All guinea pigs were challenged with 0.2 mL of 100 GPID50 (50% guinea pig infective doses) of FMDV strain AF72 with a subcutaneous injection in the left rear foot at 30 dpv. Guinea pigs in every group were observed for a total of 10 days and clinical symptoms recorded. Assessment of protection of challenged guinea pigs was performed by the absence of FMD-associated lesions, except at the injection site, and vice versa.
2.7. Detection of IgG and IgA
Levels of antibodies against FMDV in sera were assessed by ELISA. In brief, coating of 96-well microplates for 12 h was carried out using inactivated whole-virus antigen of FMDV at 4 °C and washed 5 times using PBST. Then, well blocking was performed for at 37 °C for 2 h using 100 μL/well 5% skim milk in PBST. Wells were washed five times using PBST. Serum samples (1:50 dilution) from guinea pigs or mice were added (100 μL/well) and incubated at 37 °C for 1 h. Plates were washed five times using PBST. For mouse serum samples, HRP-conjugated rabbit anti-mouse IgG antibody (1:1000 dilution) or HRP-conjugated sheep anti-mouse IgA antibody (1:10,000 dilution) were added (100 μL/well). For serum samples from guinea pigs, HRP-conjugated rabbit anti-guinea pig IgG (1:1000 dilution) or goat anti-guinea pig IgA (1:10,000 dilution) were added (100 μL/well). Incubation of the microplates was performed for 1 h at 37 °C, washed five times using PBST after which the TMB single-component substrate solution was added (50 μL/well). Incubation of the plates for 15 min was then performed at 37 °C. At last, stop solution (50 μL/well; 2 M H2SO4) was used to terminate the reactions. Optical absorbance for antibody reactivity was determined at 450 nm within 15 min via a microplate reader.
2.8. Detection of SIgA
Detection of SIgA antibody concentrations against FMDV in mice and guinea pig samples was carried out by ELISA. Mice samples included intestinal and lung lavage fluid, while guinea pig samples included saliva and anal swabs. ELISA assays were conducted as previously described.
2.9. Viral Neutralizing Antibody Tests (VNT)
Serum specimens from guinea pigs were obtained on day 30 after first immunization and evaluated via viral-neutralizing antibody tests (VNTs) using BHK-21 cells.
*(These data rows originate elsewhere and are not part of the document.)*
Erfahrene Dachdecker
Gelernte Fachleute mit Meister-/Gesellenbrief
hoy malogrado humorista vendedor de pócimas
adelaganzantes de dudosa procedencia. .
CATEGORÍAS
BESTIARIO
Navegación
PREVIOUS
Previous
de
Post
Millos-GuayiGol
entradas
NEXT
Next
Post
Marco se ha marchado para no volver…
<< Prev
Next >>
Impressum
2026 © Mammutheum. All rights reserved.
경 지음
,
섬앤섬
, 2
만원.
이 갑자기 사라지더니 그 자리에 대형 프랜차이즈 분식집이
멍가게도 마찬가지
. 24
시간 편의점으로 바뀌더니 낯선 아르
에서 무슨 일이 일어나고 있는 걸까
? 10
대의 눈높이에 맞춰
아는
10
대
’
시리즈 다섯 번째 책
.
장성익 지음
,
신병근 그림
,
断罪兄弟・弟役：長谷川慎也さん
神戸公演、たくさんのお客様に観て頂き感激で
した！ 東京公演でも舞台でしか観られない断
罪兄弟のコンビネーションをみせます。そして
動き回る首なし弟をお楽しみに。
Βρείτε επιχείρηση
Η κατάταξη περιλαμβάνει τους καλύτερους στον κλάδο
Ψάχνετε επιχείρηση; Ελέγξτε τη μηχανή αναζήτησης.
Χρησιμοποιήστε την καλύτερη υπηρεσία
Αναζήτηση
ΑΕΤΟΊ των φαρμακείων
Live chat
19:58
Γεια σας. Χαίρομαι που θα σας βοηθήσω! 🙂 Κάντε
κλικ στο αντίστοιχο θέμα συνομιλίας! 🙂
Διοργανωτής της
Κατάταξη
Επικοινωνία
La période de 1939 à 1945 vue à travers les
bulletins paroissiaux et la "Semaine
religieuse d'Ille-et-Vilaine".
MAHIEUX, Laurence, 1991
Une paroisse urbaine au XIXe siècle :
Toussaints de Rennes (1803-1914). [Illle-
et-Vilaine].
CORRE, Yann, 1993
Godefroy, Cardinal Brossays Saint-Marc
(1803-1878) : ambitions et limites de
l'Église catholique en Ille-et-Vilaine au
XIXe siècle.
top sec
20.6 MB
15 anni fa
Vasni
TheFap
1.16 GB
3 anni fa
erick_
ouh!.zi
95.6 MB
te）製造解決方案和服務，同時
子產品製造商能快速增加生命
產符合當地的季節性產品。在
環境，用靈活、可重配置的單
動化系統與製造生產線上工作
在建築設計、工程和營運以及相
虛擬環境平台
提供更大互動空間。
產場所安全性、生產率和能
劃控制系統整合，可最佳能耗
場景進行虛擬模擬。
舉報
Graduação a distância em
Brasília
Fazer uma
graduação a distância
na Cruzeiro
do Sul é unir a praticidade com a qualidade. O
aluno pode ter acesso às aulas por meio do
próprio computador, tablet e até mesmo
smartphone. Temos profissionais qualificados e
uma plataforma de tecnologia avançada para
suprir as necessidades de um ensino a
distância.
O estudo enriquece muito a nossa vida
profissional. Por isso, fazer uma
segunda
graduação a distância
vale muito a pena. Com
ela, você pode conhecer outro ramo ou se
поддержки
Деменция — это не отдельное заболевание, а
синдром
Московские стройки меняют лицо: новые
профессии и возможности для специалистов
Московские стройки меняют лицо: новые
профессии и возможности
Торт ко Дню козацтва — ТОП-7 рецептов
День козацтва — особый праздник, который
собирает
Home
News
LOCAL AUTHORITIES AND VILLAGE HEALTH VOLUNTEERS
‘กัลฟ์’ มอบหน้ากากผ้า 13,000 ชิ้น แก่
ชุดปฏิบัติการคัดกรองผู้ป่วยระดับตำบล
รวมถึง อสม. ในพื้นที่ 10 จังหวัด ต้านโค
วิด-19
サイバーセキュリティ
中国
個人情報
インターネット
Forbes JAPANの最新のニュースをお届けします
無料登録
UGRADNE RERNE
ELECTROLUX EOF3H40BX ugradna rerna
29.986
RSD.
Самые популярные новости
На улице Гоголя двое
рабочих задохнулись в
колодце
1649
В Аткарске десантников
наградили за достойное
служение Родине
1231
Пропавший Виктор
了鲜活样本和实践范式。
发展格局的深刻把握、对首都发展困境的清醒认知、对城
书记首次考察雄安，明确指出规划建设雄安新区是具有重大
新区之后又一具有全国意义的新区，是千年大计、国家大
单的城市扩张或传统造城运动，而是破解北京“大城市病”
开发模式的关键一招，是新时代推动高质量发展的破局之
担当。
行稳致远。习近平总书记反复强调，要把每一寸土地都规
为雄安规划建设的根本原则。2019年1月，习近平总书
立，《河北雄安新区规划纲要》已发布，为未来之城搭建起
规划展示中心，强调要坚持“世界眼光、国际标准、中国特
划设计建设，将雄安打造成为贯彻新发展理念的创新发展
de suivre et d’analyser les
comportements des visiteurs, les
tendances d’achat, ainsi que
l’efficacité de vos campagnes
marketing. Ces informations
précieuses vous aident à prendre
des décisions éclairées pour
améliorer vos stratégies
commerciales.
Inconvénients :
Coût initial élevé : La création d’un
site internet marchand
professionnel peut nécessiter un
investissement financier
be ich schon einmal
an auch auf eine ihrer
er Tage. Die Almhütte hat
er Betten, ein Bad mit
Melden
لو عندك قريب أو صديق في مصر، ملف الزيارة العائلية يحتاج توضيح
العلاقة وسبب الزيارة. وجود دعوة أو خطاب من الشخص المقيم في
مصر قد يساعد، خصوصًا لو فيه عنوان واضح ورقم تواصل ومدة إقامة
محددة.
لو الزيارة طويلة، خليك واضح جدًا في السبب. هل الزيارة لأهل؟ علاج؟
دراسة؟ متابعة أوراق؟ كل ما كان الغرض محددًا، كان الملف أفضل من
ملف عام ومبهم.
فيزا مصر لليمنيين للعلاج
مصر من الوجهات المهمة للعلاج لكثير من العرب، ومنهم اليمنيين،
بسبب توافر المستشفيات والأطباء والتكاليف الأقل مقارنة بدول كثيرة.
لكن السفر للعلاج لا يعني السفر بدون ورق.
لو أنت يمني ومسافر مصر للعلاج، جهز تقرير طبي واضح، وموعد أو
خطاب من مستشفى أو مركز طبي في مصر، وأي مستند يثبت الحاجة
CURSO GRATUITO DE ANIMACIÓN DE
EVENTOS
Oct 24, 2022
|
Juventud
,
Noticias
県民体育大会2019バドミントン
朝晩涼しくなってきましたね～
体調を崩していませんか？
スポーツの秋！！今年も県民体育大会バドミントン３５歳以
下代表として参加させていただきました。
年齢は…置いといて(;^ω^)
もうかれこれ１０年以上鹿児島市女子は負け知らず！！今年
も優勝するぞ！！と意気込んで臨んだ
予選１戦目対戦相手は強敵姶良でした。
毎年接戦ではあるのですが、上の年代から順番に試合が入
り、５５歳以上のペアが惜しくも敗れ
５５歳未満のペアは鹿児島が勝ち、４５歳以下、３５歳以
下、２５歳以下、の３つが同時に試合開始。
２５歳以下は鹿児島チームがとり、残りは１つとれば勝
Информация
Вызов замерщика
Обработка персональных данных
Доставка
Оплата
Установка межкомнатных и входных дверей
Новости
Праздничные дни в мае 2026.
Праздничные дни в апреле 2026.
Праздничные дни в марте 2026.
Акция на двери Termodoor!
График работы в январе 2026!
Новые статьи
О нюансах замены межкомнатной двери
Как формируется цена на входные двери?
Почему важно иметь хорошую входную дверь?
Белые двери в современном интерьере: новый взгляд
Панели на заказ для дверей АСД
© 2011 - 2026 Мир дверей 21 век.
After 30 min of inactivation of the serum samples at 56 °C, the double ratio dilution method (from 1:2 to 1:256) was used to add 50 μL serum samples to each well of 96-well plates with DMEM (Gibco, Loughborough, UK) with 2% FBS. The serum samples from guinea pigs that had been orally immunized with PBS or L. lactis NZ9000/pNZ8148 were used as controls. In a 96--well plate, serum samples were two-fold serial diluted (50 μL/well), after which an equal volume of FMDV AF72 solution (200 TCID50/100 μL) was added to the plates at 37 °C for 1 h. Then, addition of BHK cells (100 μL; 106 cells/mL) to the antibody-virus mixture was followed by incubation in a 5% CO2 environment at 37 °C for 72 h. Based on the Karber method, neutralizing antibody titers were assessed as reciprocal log10 of highest dilutions that could exert protective effects to 50% of the cells against cytopathic effects (CPE).
2.10. Analysis of Cytokine Levels
Given that Th cell epitopes contained in recombinant multi-epitope proteins have been shown to upregulate the expression of some cytokines to enhance cellular immune responses, levels of IL-2, IFN-γ, IL-4, IL-10 and IL-5 in mice serum samples were assessed by cytokine ELISA kits (Mlbio, Shanghai, China) as described by the manufacturer.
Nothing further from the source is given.